(Records excerpted from a collection)
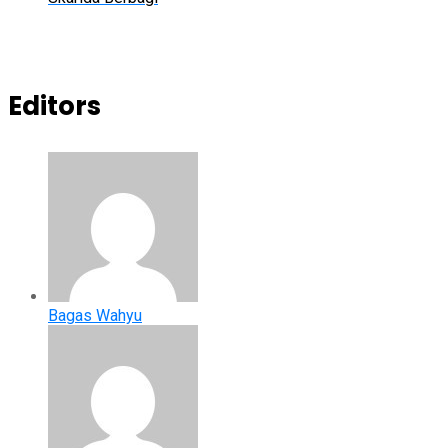
Editors
Bagas Wahyu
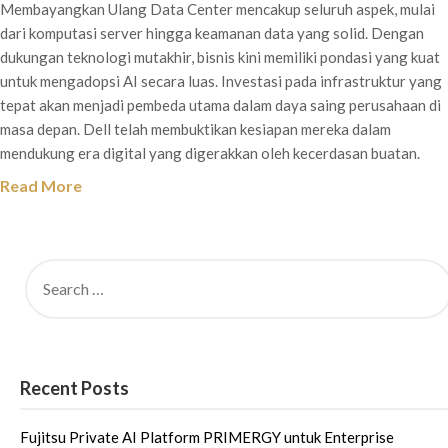
Membayangkan Ulang Data Center mencakup seluruh aspek, mulai
dari komputasi server hingga keamanan data yang solid. Dengan
dukungan teknologi mutakhir, bisnis kini memiliki pondasi yang kuat
untuk mengadopsi AI secara luas. Investasi pada infrastruktur yang
tepat akan menjadi pembeda utama dalam daya saing perusahaan di
masa depan. Dell telah membuktikan kesiapan mereka dalam
mendukung era digital yang digerakkan oleh kecerdasan buatan.
Read More
Recent Posts
Fujitsu Private AI Platform PRIMERGY untuk Enterprise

## [Task description]
Return every line of the data above in which "dalam" appears.

## [Result]
tepat akan menjadi pembeda utama dalam daya saing perusahaan di
masa depan. Dell telah membuktikan kesiapan mereka dalam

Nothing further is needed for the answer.